── Data for processing
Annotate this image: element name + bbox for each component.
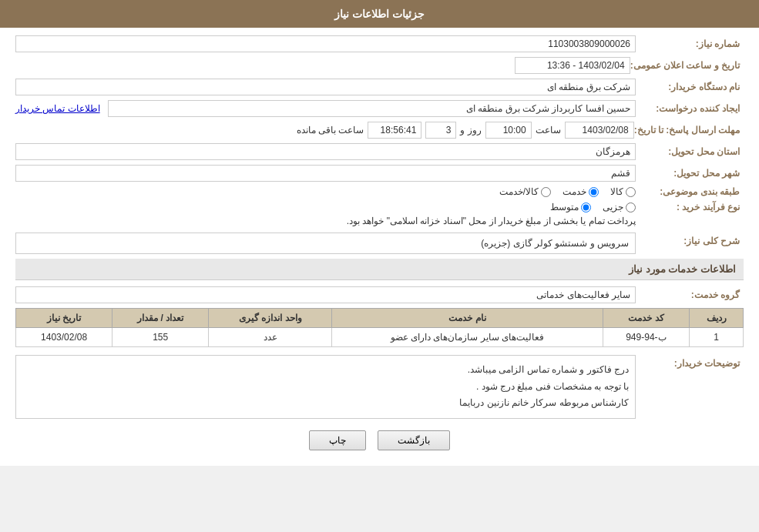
category-label: طبقه بندی موضوعی: xyxy=(636,186,744,197)
cell-unit: عدد xyxy=(209,328,332,347)
date-value: 1403/02/04 - 13:36 xyxy=(515,57,630,74)
cell-date: 1403/02/08 xyxy=(16,328,113,347)
buyer-notes-label: توضیحات خریدار: xyxy=(636,355,744,369)
response-days-label: روز و xyxy=(460,125,481,136)
category-radio-group: کالا خدمت کالا/خدمت xyxy=(499,186,636,197)
need-number-value: 1103003809000026 xyxy=(15,35,636,52)
delivery-city-value: قشم xyxy=(15,165,636,182)
services-table-section: ردیف کد خدمت نام خدمت واحد اندازه گیری ت… xyxy=(15,308,744,347)
buyer-org-label: نام دستگاه خریدار: xyxy=(636,82,744,92)
service-group-value: سایر فعالیت‌های خدماتی xyxy=(15,286,636,303)
service-group-label: گروه خدمت: xyxy=(636,289,744,300)
company-value: شرکت برق منطقه ای xyxy=(15,79,636,95)
purchase-type-notice: پرداخت تمام یا بخشی از مبلغ خریدار از مح… xyxy=(347,216,636,226)
response-time: 10:00 xyxy=(485,122,532,139)
cell-service-name: فعالیت‌های سایر سازمان‌های دارای عضو xyxy=(332,328,603,347)
delivery-city-label: شهر محل تحویل: xyxy=(636,168,744,179)
service-info-title: اطلاعات خدمات مورد نیاز xyxy=(15,259,744,280)
remaining-time: 18:56:41 xyxy=(368,122,421,139)
response-date: 1403/02/08 xyxy=(565,122,634,139)
table-row: 1 ب-94-949 فعالیت‌های سایر سازمان‌های دا… xyxy=(16,328,744,347)
cell-quantity: 155 xyxy=(113,328,209,347)
print-button[interactable]: چاپ xyxy=(309,430,366,450)
remaining-time-label: ساعت باقی مانده xyxy=(297,125,364,136)
creator-label: ایجاد کننده درخواست: xyxy=(636,103,744,114)
col-service-name: نام خدمت xyxy=(332,309,603,328)
category-option-goods[interactable]: کالا xyxy=(610,186,636,197)
cell-row-num: 1 xyxy=(690,328,744,347)
buyer-notes-line3: کارشناس مربوطه سرکار خانم نازنین دربایما xyxy=(22,395,629,412)
service-desc-value: سرویس و شستشو کولر گازی (جزیره) xyxy=(15,233,636,254)
purchase-type-label: نوع فرآیند خرید : xyxy=(636,202,744,212)
delivery-province-value: هرمزگان xyxy=(15,143,636,160)
buyer-notes-line2: با توجه به مشخصات فنی مبلغ درج شود . xyxy=(22,379,629,396)
buyer-notes-box: درج فاکتور و شماره تماس الزامی میباشد. ب… xyxy=(15,355,636,419)
response-days: 3 xyxy=(425,122,456,139)
cell-service-code: ب-94-949 xyxy=(603,328,690,347)
back-button[interactable]: بازگشت xyxy=(378,430,450,450)
contact-link[interactable]: اطلاعات تماس خریدار xyxy=(15,103,100,114)
page-title: جزئیات اطلاعات نیاز xyxy=(334,8,425,20)
category-option-service[interactable]: خدمت xyxy=(563,186,599,197)
need-number-label: شماره نیاز: xyxy=(636,38,744,49)
col-date: تاریخ نیاز xyxy=(16,309,113,328)
services-table: ردیف کد خدمت نام خدمت واحد اندازه گیری ت… xyxy=(15,308,744,347)
service-desc-label: شرح کلی نیاز: xyxy=(636,233,744,246)
category-option-both[interactable]: کالا/خدمت xyxy=(499,186,551,197)
buttons-row: بازگشت چاپ xyxy=(15,430,744,450)
buyer-notes-line1: درج فاکتور و شماره تماس الزامی میباشد. xyxy=(22,362,629,379)
purchase-option-partial[interactable]: جزیی xyxy=(603,202,636,212)
delivery-province-label: استان محل تحویل: xyxy=(636,146,744,157)
col-quantity: تعداد / مقدار xyxy=(113,309,209,328)
page-header: جزئیات اطلاعات نیاز xyxy=(0,0,759,28)
col-unit: واحد اندازه گیری xyxy=(209,309,332,328)
date-label: تاریخ و ساعت اعلان عمومی: xyxy=(630,60,744,71)
response-deadline-label: مهلت ارسال پاسخ: تا تاریخ: xyxy=(634,125,744,136)
creator-value: حسین افسا کاربرداز شرکت برق منطقه ای xyxy=(108,100,636,117)
col-service-code: کد خدمت xyxy=(603,309,690,328)
col-row-num: ردیف xyxy=(690,309,744,328)
response-time-label: ساعت xyxy=(536,125,561,136)
purchase-option-medium[interactable]: متوسط xyxy=(550,202,591,212)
────
Your assignment.
Exclude the pictures and give back the rest of the data above exactly as written.

Answer box.
Annotate this image: element name + bbox for each component.
category-label: طبقه بندی موضوعی: xyxy=(636,186,744,197)
cell-unit: عدد xyxy=(209,328,332,347)
date-value: 1403/02/04 - 13:36 xyxy=(515,57,630,74)
cell-date: 1403/02/08 xyxy=(16,328,113,347)
buyer-notes-label: توضیحات خریدار: xyxy=(636,355,744,369)
response-days-label: روز و xyxy=(460,125,481,136)
category-radio-group: کالا خدمت کالا/خدمت xyxy=(499,186,636,197)
need-number-value: 1103003809000026 xyxy=(15,35,636,52)
delivery-city-value: قشم xyxy=(15,165,636,182)
services-table-section: ردیف کد خدمت نام خدمت واحد اندازه گیری ت… xyxy=(15,308,744,347)
buyer-org-label: نام دستگاه خریدار: xyxy=(636,82,744,92)
service-group-value: سایر فعالیت‌های خدماتی xyxy=(15,286,636,303)
service-group-label: گروه خدمت: xyxy=(636,289,744,300)
company-value: شرکت برق منطقه ای xyxy=(15,79,636,95)
purchase-type-notice: پرداخت تمام یا بخشی از مبلغ خریدار از مح… xyxy=(347,216,636,226)
response-time: 10:00 xyxy=(485,122,532,139)
cell-service-name: فعالیت‌های سایر سازمان‌های دارای عضو xyxy=(332,328,603,347)
delivery-city-label: شهر محل تحویل: xyxy=(636,168,744,179)
service-info-title: اطلاعات خدمات مورد نیاز xyxy=(15,259,744,280)
remaining-time: 18:56:41 xyxy=(368,122,421,139)
response-date: 1403/02/08 xyxy=(565,122,634,139)
table-row: 1 ب-94-949 فعالیت‌های سایر سازمان‌های دا… xyxy=(16,328,744,347)
cell-quantity: 155 xyxy=(113,328,209,347)
print-button[interactable]: چاپ xyxy=(309,430,366,450)
remaining-time-label: ساعت باقی مانده xyxy=(297,125,364,136)
creator-label: ایجاد کننده درخواست: xyxy=(636,103,744,114)
col-service-name: نام خدمت xyxy=(332,309,603,328)
category-option-goods[interactable]: کالا xyxy=(610,186,636,197)
cell-row-num: 1 xyxy=(690,328,744,347)
buyer-notes-line3: کارشناس مربوطه سرکار خانم نازنین دربایما xyxy=(22,395,629,412)
service-desc-value: سرویس و شستشو کولر گازی (جزیره) xyxy=(15,233,636,254)
purchase-type-label: نوع فرآیند خرید : xyxy=(636,202,744,212)
delivery-province-value: هرمزگان xyxy=(15,143,636,160)
buyer-notes-line2: با توجه به مشخصات فنی مبلغ درج شود . xyxy=(22,379,629,396)
buyer-notes-box: درج فاکتور و شماره تماس الزامی میباشد. ب… xyxy=(15,355,636,419)
response-days: 3 xyxy=(425,122,456,139)
cell-service-code: ب-94-949 xyxy=(603,328,690,347)
back-button[interactable]: بازگشت xyxy=(378,430,450,450)
contact-link[interactable]: اطلاعات تماس خریدار xyxy=(15,103,100,114)
page-title: جزئیات اطلاعات نیاز xyxy=(334,8,425,20)
category-option-service[interactable]: خدمت xyxy=(563,186,599,197)
need-number-label: شماره نیاز: xyxy=(636,38,744,49)
col-date: تاریخ نیاز xyxy=(16,309,113,328)
services-table: ردیف کد خدمت نام خدمت واحد اندازه گیری ت… xyxy=(15,308,744,347)
service-desc-label: شرح کلی نیاز: xyxy=(636,233,744,246)
category-option-both[interactable]: کالا/خدمت xyxy=(499,186,551,197)
buttons-row: بازگشت چاپ xyxy=(15,430,744,450)
buyer-notes-line1: درج فاکتور و شماره تماس الزامی میباشد. xyxy=(22,362,629,379)
purchase-option-partial[interactable]: جزیی xyxy=(603,202,636,212)
delivery-province-label: استان محل تحویل: xyxy=(636,146,744,157)
col-quantity: تعداد / مقدار xyxy=(113,309,209,328)
page-header: جزئیات اطلاعات نیاز xyxy=(0,0,759,28)
col-unit: واحد اندازه گیری xyxy=(209,309,332,328)
date-label: تاریخ و ساعت اعلان عمومی: xyxy=(630,60,744,71)
response-deadline-label: مهلت ارسال پاسخ: تا تاریخ: xyxy=(634,125,744,136)
creator-value: حسین افسا کاربرداز شرکت برق منطقه ای xyxy=(108,100,636,117)
col-service-code: کد خدمت xyxy=(603,309,690,328)
col-row-num: ردیف xyxy=(690,309,744,328)
response-time-label: ساعت xyxy=(536,125,561,136)
purchase-option-medium[interactable]: متوسط xyxy=(550,202,591,212)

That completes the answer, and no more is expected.